[R] problem for strsplit function
Jeff Newmiller
jdnewm|| @end|ng |rom dcn@d@v|@@c@@u@
Sat Jul 10 02:31:36 CEST 2021
My mental model for the `[` vs `[[` behavior is that `[` indexes multiple results while `[[` indexes only one item. If returning multiple items from a list the result must be a list. For consistency, `[` always returns a list when applied to a list. The double bracket drops the containing list.
The is.vector() behavior is not intuitive to me... I avoid that function, as I think it is more useful to think of lists as vectors than as something "other".
On July 9, 2021 3:44:29 PM PDT, Bert Gunter <bgunter.4567 using gmail.com> wrote:
>OK, I stand somewhat chastised.
>
>But my point still is that what you get when you "extract" depends on
>how you define "extract." Do note that ?"[" yields a help file titled
>"Extract or Replace Parts of an object"; and afaics, the term "subset"
>is not explicitly used as Duncan prefers. The relevant part of the
>Help file says for "[" for recursive objects says: "Indexing by [ is
>similar to atomic vectors and selects a list of the specified
>element(s)." That a data.frame is a list is explicitly stated, as I
>noted; that lists are in fact vectors is also explicitly stated (?list
>says: "Almost all lists in R internally are Generic Vectors") but then
>one is stuck with: a data.frame is a list and therefore a vector, but
>is.vector(d3) is FALSE. The explanation is explicit again in
>?is.vector ("is.vector returns TRUE if x is a vector of the specified
>mode having no attributes other than names. It returns FALSE
>otherwise."). But I would say these issues are sufficiently murky that
>my warning to be precise is not entirely inappropriate; unfortunately,
>I may have made them more so. Sigh....
>
>Cheers,
>Bert
>
>
>
>Bert Gunter
>
>"The trouble with having an open mind is that people keep coming along
>and sticking things into it."
>-- Opus (aka Berkeley Breathed in his "Bloom County" comic strip )
>
>On Fri, Jul 9, 2021 at 3:05 PM Duncan Murdoch
><murdoch.duncan using gmail.com> wrote:
>>
>> On 09/07/2021 5:51 p.m., Jeff Newmiller wrote:
>> > "Strictly speaking", Greg is correct, Bert.
>> >
>> >
>https://cran.r-project.org/doc/manuals/r-release/R-lang.html#List-objects
>> >
>> > Lists in R are vectors. What we colloquially refer to as "vectors"

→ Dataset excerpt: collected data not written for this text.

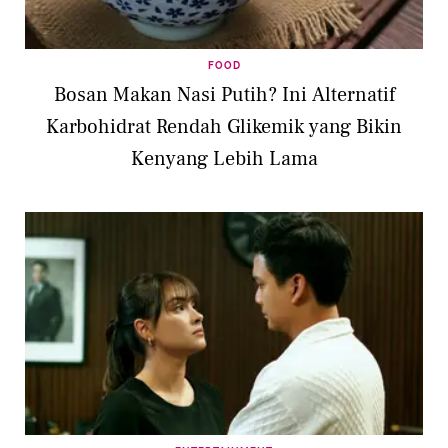
FOOD
Bosan Makan Nasi Putih? Ini Alternatif
Karbohidrat Rendah Glikemik yang Bikin
Kenyang Lebih Lama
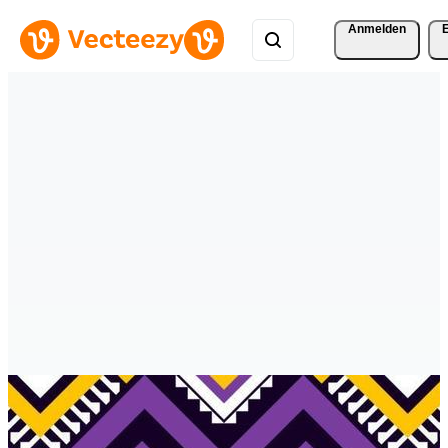
Anmelden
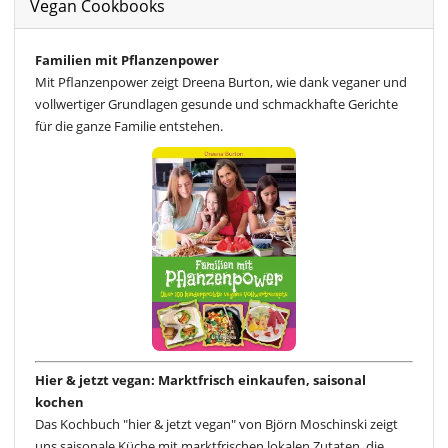
Vegan Cookbooks
Familien mit Pflanzenpower
Mit Pflanzenpower zeigt Dreena Burton, wie dank veganer und
vollwertiger Grundlagen gesunde und schmackhafte Gerichte
für die ganze Familie entstehen.
Hier & jetzt vegan: Marktfrisch einkaufen, saisonal
kochen
Das Kochbuch "hier & jetzt vegan" von Björn Moschinski zeigt
uns saisonale Küche mit marktfrischen lokalen Zutaten, die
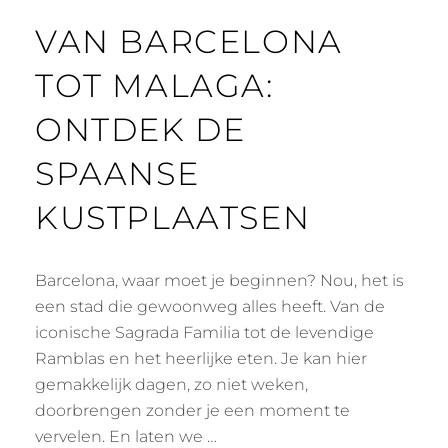
VAN BARCELONA
TOT MALAGA:
ONTDEK DE
SPAANSE
KUSTPLAATSEN
Barcelona, waar moet je beginnen? Nou, het is
een stad die gewoonweg alles heeft. Van de
iconische Sagrada Familia tot de levendige
Ramblas en het heerlijke eten. Je kan hier
gemakkelijk dagen, zo niet weken,
doorbrengen zonder je een moment te
vervelen. En laten we …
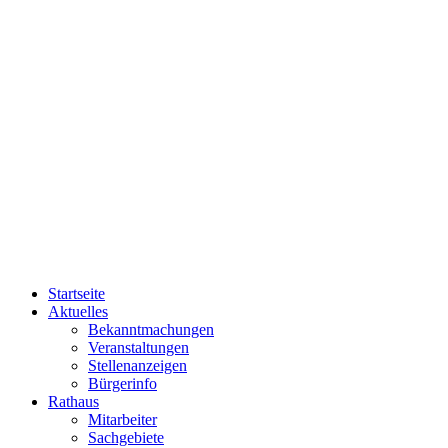
Startseite
Aktuelles
Bekanntmachungen
Veranstaltungen
Stellenanzeigen
Bürgerinfo
Rathaus
Mitarbeiter
Sachgebiete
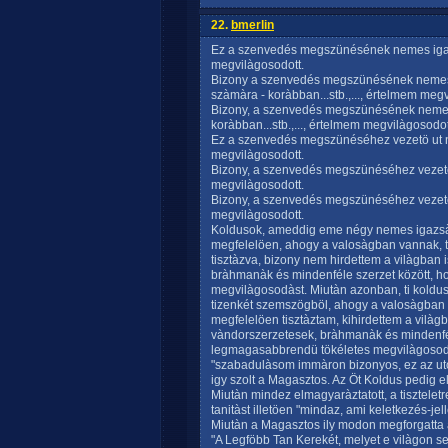
22.
bmerlin
Ez a szenvedés megszünésének nemes igazsà
megvilàgosodott.
Bizony a szenvedés megszünésének nemes 
szàmàra - koràbban...stb.,..., értelmem meg
Bizony, a szenvedés megszünésének nemes
koràbban...stb.,..., értelmem megvilàgosodot
Ez a szenvedés megszünéséhez vezetö ut ne
megvilàgosodott.
Bizony, a szenvedés megszünéséhez vezetö u
megvilàgosodott.
Bizony, a szenvedés megszünéséhez vezetö ut
megvilàgosodott.
Koldusok, ameddig eme négy nemes igazsà
megfelelöen, ahogy a valosàgban vannak, 
tisztàzva, bizony nem hirdettem a vilàgban
bràhmanàk és mindenféle szerzet között, h
megvilàgosodàst. Miutàn azonban, ti kold
tizenkét szemszögböl, ahogy a valosàgban 
megfelelöen tisztàztam, kihirdettem a vilàg
vàndorszerzetesek, bràhmanàk és mindenfél
legmagasabbrendü tökéletes megvilàgosodà
"szabadulàsom immàron bizonyos, ez az utol
igy szolt a Magasztos. Az Öt Koldus pedig
Miutàn mindez elmagyaràztatott, a tiszteletr
tanitàst illetöen "mindaz, ami keletkezés-je
Miutàn a Magasztos ily modon megforgatta a
"A Legföbb Tan Kerekét, melyet e vilàgon 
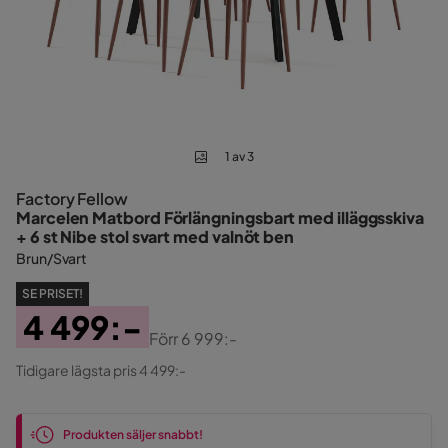
1 av 3
Factory Fellow
Marcelen Matbord Förlängningsbart med illäggsskiva
+ 6 st Nibe stol svart med valnöt ben
Brun/Svart
SE PRISET!
4 499:-
Förr
6 999:-
Pris
Original
Tidigare lägsta pris 4 499:-
Pris
Produkten säljer snabbt!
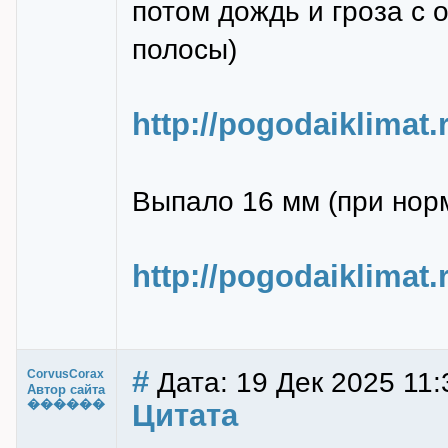
потом дождь и гроза с 
полосы)
http://pogodaiklimat
Выпало 16 мм (при нор
http://pogodaiklimat.
#
Дата: 19 Дек 2025 11:
CorvusCorax
Автор сайта
������
Цитата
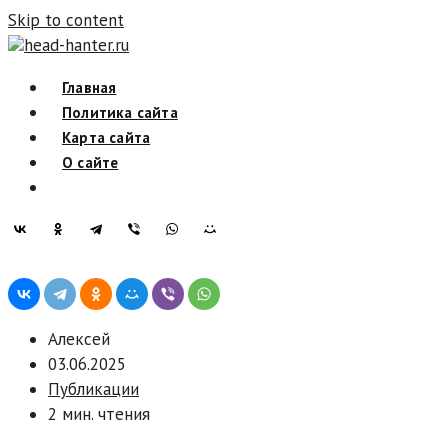
Skip to content
head-hanter.ru
Главная
Политика сайта
Карта сайта
О сайте
Алексей
03.06.2025
Публикации
2 мин. чтения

>are more precisely referred to as "atomic vectors". And without a
>doubt, this "vector" nature of lists is a key underlying concept that
>explains why adding a dim attribute creates a matrix that can hold data
>frames. It is also a stumbling block for programmers from other
>languages that have things like linked lists.
>>
>> I would also object to v3 (below) as "extracting" a column from d.
>> "d[2]" doesn't extract anything, it "subsets" the data frame, so the
>> result is a data frame, not what you get when you extract something
>from
>> a data frame.
>>
>> People don't realize that "x <- 1:10; y <- x[[3]]" is perfectly
>legal.
>> That extracts the 3rd element (the number 3). The problem is that R
>has
>> no way to represent a scalar number, only a vector of numbers, so
>x[[3]]
>> gets promoted to a vector containing that number when it is returned
>and
>> assigned to y.
>>
>> Lists are vectors of R objects, so if x is a list, x[[3]] is
>something
>> that can be returned, and it is different from x[3].
>>
>> Duncan Murdoch
>>
>> >
>> > On July 9, 2021 2:36:19 PM PDT, Bert Gunter
><bgunter.4567 using gmail.com> wrote:
>> >> "1. a column, when extracted from a data frame, *is* a vector."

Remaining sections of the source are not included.